[Records drawn from a dataset]
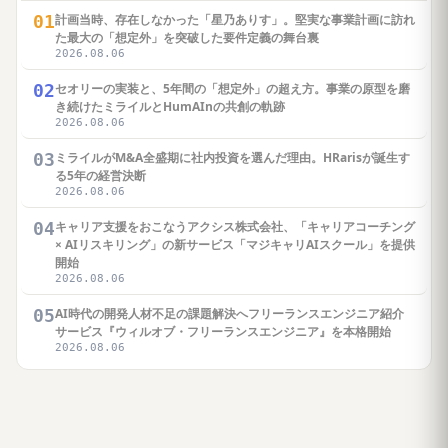
01
計画当時、存在しなかった「星乃ありす」。堅実な事業計画に訪れ
た最大の「想定外」を突破した要件定義の舞台裏
2026.08.06
02
セオリーの実装と、5年間の「想定外」の超え方。事業の原型を磨
き続けたミライルとHumAInの共創の軌跡
2026.08.06
03
ミライルがM&A全盛期に社内投資を選んだ理由。HRarisが誕生す
る5年の経営決断
2026.08.06
04
キャリア支援をおこなうアクシス株式会社、「キャリアコーチング
× AIリスキリング」の新サービス「マジキャリAIスクール」を提供
開始
2026.08.06
05
AI時代の開発人材不足の課題解決へフリーランスエンジニア紹介
サービス『ウィルオブ・フリーランスエンジニア』を本格開始
2026.08.06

**EXERCISE DIRECTIONS**:
The requested lines run from the one with "セオリーの実装と、5年間の「想定外」の超え方。事業の原型を磨" through the last line of the records. Return them exactly.

**SOLUTION TO THE EXERCISE**:
セオリーの実装と、5年間の「想定外」の超え方。事業の原型を磨
き続けたミライルとHumAInの共創の軌跡
2026.08.06
03
ミライルがM&A全盛期に社内投資を選んだ理由。HRarisが誕生す
る5年の経営決断
2026.08.06
04
キャリア支援をおこなうアクシス株式会社、「キャリアコーチング
× AIリスキリング」の新サービス「マジキャリAIスクール」を提供
開始
2026.08.06
05
AI時代の開発人材不足の課題解決へフリーランスエンジニア紹介
サービス『ウィルオブ・フリーランスエンジニア』を本格開始
2026.08.06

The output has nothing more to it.